Noah23 est de ces personnages, demi-stars de l'underground, qui n'ont jamais percé, mais qui n'en ont pas moins été une grosse référence auprès de l'internationale rap indé des années 2000. Et comme beaucoup de gens dans la même situation, maintenant que cette phase du hip-hop est de l'histoire ancienne, le rappeur de Guelph, Ontario, a trouvé refuge sur Fake Four, la structure des frères Ramos. Il y a sorti ce Fry Cook on Venus, en 2011. Et le moins qu'on puisse dire avec ce quatrième album officiel, c'est que ce changement de label s'entend.

NOAH23 - Fry Cook on Venus

Noah23 donnait autrefois dans un rap foufou, décousu, psychédélique et obtus. Mais maintenant que tout cela est à la mode il change de direction. Oh, ça part encore dans tous les sens. Comme avant, il y a des flots de paroles compliquées et des passages ludiques, comme avec Ghettosocks, le rappeur d'Halifax, sur "Old Dog". La présence de quelques autres vieilles gloires du rap indé comme Sole, Awol One (ensemble sur un bon "Murder City" tout en orgue) et Myka 9, rappelle de quelle scène est issu le Canadien. Mais sur des titres comme "Bright Green Laces", "Fry Cook on Venus" et "Can’t Stay Mad", Noah23 creuse des thèmes plus adultes (ou plus adolescents, à voir) et plus balisés, comme l'amour pour les jolies filles et les difficultés relationnelles, et il exhibe un cœur d'artichaut, sur "Intangible Heart Crescendo" et "Nuts".

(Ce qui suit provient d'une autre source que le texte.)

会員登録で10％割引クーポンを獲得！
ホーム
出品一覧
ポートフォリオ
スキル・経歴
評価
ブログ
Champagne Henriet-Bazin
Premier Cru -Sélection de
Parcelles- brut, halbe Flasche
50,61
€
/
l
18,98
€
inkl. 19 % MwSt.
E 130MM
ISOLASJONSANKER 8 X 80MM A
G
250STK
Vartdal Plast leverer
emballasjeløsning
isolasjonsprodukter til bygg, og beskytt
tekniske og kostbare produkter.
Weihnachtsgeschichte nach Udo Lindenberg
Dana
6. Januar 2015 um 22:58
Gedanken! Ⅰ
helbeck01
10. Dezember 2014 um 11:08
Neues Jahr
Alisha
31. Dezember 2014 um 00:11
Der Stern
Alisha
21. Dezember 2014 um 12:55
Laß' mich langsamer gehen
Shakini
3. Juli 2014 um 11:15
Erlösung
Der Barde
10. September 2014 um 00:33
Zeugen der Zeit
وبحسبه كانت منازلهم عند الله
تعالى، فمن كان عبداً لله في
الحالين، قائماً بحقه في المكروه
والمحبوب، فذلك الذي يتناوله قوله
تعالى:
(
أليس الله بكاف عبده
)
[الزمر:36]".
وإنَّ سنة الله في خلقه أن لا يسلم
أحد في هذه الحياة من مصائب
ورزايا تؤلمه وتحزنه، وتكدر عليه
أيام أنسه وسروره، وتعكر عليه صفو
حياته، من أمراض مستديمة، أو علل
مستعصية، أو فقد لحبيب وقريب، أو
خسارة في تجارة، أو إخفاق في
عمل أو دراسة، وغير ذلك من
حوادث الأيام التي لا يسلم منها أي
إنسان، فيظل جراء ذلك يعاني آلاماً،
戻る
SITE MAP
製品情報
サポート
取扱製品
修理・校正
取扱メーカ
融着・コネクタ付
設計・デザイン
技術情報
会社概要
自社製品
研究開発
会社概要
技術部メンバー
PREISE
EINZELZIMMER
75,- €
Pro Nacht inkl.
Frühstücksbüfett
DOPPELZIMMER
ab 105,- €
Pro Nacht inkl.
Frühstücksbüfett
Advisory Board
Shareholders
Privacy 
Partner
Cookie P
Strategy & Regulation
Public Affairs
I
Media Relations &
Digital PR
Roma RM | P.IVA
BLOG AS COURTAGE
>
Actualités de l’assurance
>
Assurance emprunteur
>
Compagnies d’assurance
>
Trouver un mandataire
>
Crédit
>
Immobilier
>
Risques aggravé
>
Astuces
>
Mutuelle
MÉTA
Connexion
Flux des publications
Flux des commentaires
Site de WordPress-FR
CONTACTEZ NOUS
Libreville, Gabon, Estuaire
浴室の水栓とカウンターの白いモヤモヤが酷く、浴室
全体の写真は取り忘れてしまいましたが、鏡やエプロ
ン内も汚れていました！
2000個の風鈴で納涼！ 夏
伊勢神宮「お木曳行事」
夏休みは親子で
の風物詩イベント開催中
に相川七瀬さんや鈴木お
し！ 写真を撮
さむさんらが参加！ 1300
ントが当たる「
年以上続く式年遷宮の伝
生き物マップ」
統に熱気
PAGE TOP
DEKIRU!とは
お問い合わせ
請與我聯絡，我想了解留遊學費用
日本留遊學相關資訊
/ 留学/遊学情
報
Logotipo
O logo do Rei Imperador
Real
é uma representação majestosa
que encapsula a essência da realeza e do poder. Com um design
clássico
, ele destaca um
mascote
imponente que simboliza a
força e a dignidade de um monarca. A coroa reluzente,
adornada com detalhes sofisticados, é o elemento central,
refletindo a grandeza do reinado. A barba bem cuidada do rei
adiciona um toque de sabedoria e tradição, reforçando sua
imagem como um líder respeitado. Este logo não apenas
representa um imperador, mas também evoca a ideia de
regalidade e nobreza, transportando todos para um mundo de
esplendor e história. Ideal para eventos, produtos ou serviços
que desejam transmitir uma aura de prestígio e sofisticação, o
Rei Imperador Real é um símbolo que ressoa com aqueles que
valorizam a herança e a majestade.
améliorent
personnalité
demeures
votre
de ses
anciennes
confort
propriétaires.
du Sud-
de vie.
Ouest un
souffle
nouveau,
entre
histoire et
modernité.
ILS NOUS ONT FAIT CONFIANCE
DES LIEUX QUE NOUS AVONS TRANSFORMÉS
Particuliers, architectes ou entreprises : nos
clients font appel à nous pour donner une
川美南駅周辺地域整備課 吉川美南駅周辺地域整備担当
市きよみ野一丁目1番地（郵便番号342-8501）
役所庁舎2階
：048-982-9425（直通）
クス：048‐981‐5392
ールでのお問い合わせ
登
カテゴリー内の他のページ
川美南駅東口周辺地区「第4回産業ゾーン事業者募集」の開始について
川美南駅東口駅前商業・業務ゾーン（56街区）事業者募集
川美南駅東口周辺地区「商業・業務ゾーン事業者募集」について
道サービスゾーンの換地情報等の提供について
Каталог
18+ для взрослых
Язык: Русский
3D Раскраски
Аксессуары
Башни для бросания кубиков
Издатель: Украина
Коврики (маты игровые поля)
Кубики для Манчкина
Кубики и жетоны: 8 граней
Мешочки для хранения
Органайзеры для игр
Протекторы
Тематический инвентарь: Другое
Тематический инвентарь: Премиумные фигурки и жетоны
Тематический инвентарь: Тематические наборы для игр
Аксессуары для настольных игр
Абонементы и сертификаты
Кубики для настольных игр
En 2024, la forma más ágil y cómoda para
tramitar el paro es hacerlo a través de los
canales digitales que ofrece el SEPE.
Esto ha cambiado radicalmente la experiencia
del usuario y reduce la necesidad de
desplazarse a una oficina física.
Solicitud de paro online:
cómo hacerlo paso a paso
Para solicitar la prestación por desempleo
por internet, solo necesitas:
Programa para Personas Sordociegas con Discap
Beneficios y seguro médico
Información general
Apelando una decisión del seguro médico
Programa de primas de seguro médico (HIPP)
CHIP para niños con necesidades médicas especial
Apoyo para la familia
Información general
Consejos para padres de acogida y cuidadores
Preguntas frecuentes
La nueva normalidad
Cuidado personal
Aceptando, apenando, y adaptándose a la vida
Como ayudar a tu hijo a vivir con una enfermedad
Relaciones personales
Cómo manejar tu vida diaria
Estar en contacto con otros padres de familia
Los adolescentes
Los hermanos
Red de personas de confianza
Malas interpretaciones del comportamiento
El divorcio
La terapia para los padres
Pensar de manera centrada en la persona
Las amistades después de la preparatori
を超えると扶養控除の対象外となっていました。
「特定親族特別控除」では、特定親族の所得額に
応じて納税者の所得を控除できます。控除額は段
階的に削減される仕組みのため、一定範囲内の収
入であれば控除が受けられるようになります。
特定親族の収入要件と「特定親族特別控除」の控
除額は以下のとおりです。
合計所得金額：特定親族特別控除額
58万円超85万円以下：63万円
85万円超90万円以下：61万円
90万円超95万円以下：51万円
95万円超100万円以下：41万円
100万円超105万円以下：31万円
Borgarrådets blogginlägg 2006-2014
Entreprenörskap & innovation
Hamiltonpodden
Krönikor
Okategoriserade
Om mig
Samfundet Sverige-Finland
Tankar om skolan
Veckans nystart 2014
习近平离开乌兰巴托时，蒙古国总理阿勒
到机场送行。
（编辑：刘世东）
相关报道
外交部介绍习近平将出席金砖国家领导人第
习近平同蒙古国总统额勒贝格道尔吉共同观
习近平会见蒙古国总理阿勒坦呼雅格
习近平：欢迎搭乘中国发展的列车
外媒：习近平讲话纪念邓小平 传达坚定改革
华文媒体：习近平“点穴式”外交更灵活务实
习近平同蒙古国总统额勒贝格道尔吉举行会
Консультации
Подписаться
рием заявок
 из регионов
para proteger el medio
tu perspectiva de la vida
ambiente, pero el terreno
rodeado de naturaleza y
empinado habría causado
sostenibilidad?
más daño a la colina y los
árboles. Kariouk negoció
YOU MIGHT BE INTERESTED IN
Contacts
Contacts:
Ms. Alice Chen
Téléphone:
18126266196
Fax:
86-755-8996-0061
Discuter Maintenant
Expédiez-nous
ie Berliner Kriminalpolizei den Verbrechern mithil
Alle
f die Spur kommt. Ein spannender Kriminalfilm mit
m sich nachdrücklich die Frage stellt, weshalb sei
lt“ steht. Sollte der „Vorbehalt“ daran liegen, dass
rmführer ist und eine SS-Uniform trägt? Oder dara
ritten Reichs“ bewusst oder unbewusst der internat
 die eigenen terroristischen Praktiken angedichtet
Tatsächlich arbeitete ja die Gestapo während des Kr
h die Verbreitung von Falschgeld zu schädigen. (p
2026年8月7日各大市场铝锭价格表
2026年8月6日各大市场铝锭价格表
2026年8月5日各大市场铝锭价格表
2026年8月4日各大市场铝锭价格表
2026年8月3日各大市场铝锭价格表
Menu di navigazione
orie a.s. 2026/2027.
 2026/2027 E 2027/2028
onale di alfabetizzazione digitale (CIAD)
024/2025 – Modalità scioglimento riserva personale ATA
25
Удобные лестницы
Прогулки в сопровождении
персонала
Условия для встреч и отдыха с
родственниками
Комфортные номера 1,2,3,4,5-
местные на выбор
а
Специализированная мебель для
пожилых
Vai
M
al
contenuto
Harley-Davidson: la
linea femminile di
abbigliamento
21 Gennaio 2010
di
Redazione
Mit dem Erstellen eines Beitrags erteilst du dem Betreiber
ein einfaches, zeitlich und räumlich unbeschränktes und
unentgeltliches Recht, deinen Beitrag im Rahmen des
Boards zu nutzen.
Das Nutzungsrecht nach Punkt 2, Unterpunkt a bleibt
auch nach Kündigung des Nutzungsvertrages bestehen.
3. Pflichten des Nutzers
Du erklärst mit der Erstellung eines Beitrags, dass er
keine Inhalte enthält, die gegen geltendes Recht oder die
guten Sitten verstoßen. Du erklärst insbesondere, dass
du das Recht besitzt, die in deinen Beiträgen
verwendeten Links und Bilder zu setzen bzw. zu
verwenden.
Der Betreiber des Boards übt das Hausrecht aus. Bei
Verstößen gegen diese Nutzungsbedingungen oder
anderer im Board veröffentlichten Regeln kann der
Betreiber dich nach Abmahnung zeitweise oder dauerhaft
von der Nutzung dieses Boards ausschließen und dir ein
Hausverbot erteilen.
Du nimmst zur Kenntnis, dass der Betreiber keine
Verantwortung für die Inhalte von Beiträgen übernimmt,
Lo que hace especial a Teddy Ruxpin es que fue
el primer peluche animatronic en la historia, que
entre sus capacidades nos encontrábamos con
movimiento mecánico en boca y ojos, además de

La saveur très Fake Four de cet album est entretenue par des beats pleins de sons de guitare, assurés par les producteurs maison (Factor, Cars & Trains, Skyrider) et par leur orientation indie rock. Orientation d'autant plus forte que des artistes venus de ce registre prêtent mains fortes à Noah23 (Liz Powell de Land of Talk, et Gregory Pepper), et que lui-même se lance assez régulièrement dans des chants, sans renoncer pour autant à son flow rap supersonique, lancé à pleine vitesse sur "Sea of the Infinite Wave", en compagnie de Myka 9 et de Ceschi.

Ceschi, parlons-en. C'est ce dernier que Noah23 évoque, tout au long de cet album qui n'est pas sans point commun avec The One Man Band Broke Up. Comparé à ses prédécesseurs, ce projet est plus pop, plus mélodique, plus accessible, plus grand public. Plus fade aussi, parfois, avec ses titres médiocres à la "No Tomorrow". Oui, Fry Cook on Venus est tout cela. Mais ne faites pas confiance à ceux qui s'en plaindront. A bien des égards c'est, sinon une amélioration, un bon complément aux disques à la Quicksand, issus de la grande époque de Noah23.